Eine Kostprobe der politischen Seite des Jobs als Amazon-Chef bekam Jassy bereits: Nach der Attacke von Trump-Anhängern auf das US-Kapitol warf er die bei den Rechtsradikalen beliebte Plattform Parler aus der AWS-Cloud. Auch wenn der Schritt selbst von Kritikern der Tech-Branche begrüßt wurde, wurde vielen die schiere Macht der großen Plattformkonzerne erneut bewusst.

Das politische Territorium war für Amazon in den vergangenen Jahren besonders vermint. So zog Bezos sich die Feindschaft des ehemaligen US-Präsidenten Donald Trump zu, weil dem Amazon-Gründer die kritische Hauptstadtzeitung „Washington Post“ gehört. AWS bekam das zu spüren, als ein Milliardenauftrag des Verteidigungsministeriums überraschend an Microsoft ging, nachdem Trump gegen Amazon gestänkert hatte.

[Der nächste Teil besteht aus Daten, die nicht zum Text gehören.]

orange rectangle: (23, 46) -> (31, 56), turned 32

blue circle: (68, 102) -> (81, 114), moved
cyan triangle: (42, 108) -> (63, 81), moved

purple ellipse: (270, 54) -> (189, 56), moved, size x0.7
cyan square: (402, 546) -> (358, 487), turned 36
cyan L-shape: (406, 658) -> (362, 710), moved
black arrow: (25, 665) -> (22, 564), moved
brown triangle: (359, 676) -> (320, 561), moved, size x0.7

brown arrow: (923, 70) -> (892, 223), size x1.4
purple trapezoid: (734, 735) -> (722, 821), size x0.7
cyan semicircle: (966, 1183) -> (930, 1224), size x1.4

Dass unter Jassy ein Neuanfang gelingt, ist aber nicht garantiert. Auch unter den Demokraten, die nun Präsident und Parlamentsmehrheit stellen, gibt es viele Amazon-Kritiker, gerade was die Arbeitsbedingungen in Amazons Lagerhäusern und den Umgang mit Gewerkschaften angeht.

Jassy erbt einen Konzern auf dem Zenit seiner Macht. Aber auch Probleme, die bei AWS keine große Rolle spielten. Dort war er Chef von 25.000 zum größten Teil hochqualifizierten Mitarbeitern. Ab Sommer ist er der Chef von 1,3 Millionen Menschen.